I thought you could just swap the head off a DE and pop it on a E motor. along with the power streering pump and a couple other things. It save you some money anyways.

check the old threads. this has been asked too damn often


----------



## JhnBrackett (Mar 16, 2004)

I agree. Try using the search feature. Guarantee you'll find a hundred questionsa bout E to DE swap. And dropping the DE top on isn't that simple. It'll up compression to 11:1-11:3 or so plus you'll need the DE timing chain cover, and to grind some bolt or somethin.


----------



## zlr101 (Nov 17, 2003)

true puttin in a ka24de isnt easy but at the same time switching heads wouldn't be simple either and you can find a good engine and all the parts for around $650. I think more shops would drop in a engine rather the switching heads plus it might be just as much work time to switch heads. puttin a ka24de will take the same amount of work as puttin in a sr20det in a 89-90.


----------



## augimatic (Mar 23, 2004)

just out of curiousity, why are you doing it anyway? Unless you plan to turbo it, I know it's better to have the DOHC for turbo, but if you're gonna do a swap at least get 200 HP out of it, not just 10 more.


----------



## Nismo14-180 (Mar 31, 2004)

Stupid question: Dont you need the DE transmission too? Cuz I heard that the gear ratios are different.


----------



## Harris (Nov 11, 2002)

Nismo14-180 said:


> Stupid question: Dont you need the DE transmission too? Cuz I heard that the gear ratios are different.

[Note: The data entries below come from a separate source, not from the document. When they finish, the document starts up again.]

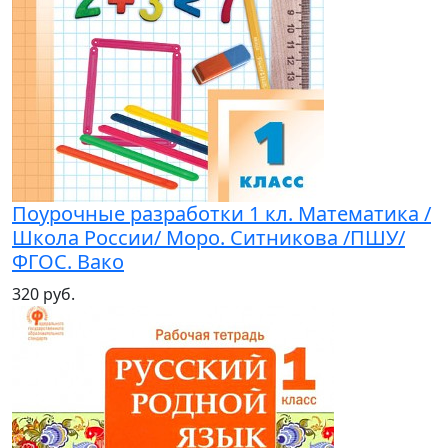
Поурочные разработки 1 кл. Математика /
Школа России/ Моро. Ситникова /ПШУ/
ФГОС. Вако
320 руб.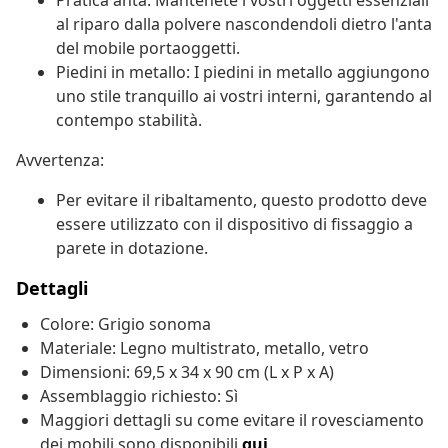
Pratica anta: Mantenete i vostri oggetti essenziali
al riparo dalla polvere nascondendoli dietro l'anta
del mobile portaoggetti.
Piedini in metallo: I piedini in metallo aggiungono
uno stile tranquillo ai vostri interni, garantendo al
contempo stabilità.
Avvertenza:
Per evitare il ribaltamento, questo prodotto deve
essere utilizzato con il dispositivo di fissaggio a
parete in dotazione.
Dettagli
Colore: Grigio sonoma
Materiale: Legno multistrato, metallo, vetro
Dimensioni: 69,5 x 34 x 90 cm (L x P x A)
Assemblaggio richiesto: Sì
Maggiori dettagli su come evitare il rovesciamento
dei mobili sono disponibili
qui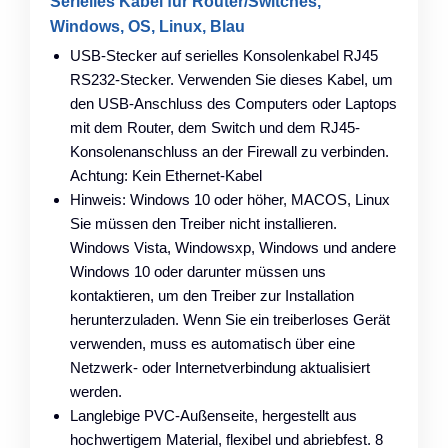
Serielles Kabel für Router/Switches,
Windows, OS, Linux, Blau
USB-Stecker auf serielles Konsolenkabel RJ45
RS232-Stecker. Verwenden Sie dieses Kabel, um
den USB-Anschluss des Computers oder Laptops
mit dem Router, dem Switch und dem RJ45-
Konsolenanschluss an der Firewall zu verbinden.
Achtung: Kein Ethernet-Kabel
Hinweis: Windows 10 oder höher, MACOS, Linux
Sie müssen den Treiber nicht installieren.
Windows Vista, Windowsxp, Windows und andere
Windows 10 oder darunter müssen uns
kontaktieren, um den Treiber zur Installation
herunterzuladen. Wenn Sie ein treiberloses Gerät
verwenden, muss es automatisch über eine
Netzwerk- oder Internetverbindung aktualisiert
werden.
Langlebige PVC-Außenseite, hergestellt aus
hochwertigem Material, flexibel und abriebfest. 8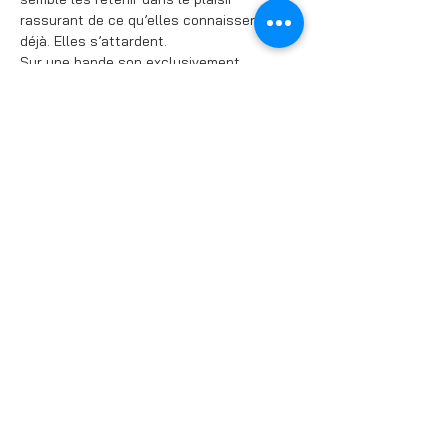
rassurant de ce qu’elles connaissent 
déjà. Elles s’attardent.
Sur une bande son exclusivement 
féminine qui balaie le jazz des années 50 
à nos jours ,c’est en chant et en danse 
que ces femmes dérouleront leur histoire 
dans une ambiance chaleureuse et 
énergique ;une invitation à se souvenir 
ensemble ,comme pour mieux repartir.
Partager cet événement
© 2025 Théâtre La Croisée des Chemins - Tous droits réservés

Not really. The KA24E block is still being used. All that is being done is a head swap. What do gear ratios have to do with this?


----------



## joerc240sx (Jan 19, 2003)

trannys are the same, parts you would need are.
KA24de long block
alternator
PS
AC
lines from both AC and PS
Intake manifold and all sensors that hook up to it
Full engine wireing harness
ECU
exhaust headers
MAF (i belive the 91+ had a difrent maf) someone else could chim in here
also the Gage clusters are difrent, might have to adapt some of the wiring to get it to work corectly also.
you will also have some wiring things to work out, but it shouldnt be to bad. about as bad as doing a sr swap into a 89-90 like someone else said.


----------



## augimatic (Mar 23, 2004)

joerc240sx said:


> you will also have some wiring things to work out, but it shouldnt be to bad. about as bad as doing a sr swap into a 89-90 like someone else said.


This is what I'm saying, I mean I know he'll save a few grand, but if you're gonna go through the trouble then at least do the SR20DET


----------



## Chuck (Nov 19, 2003)

or a cA


----------



## Loki (Jan 12, 2004)

or RB


----------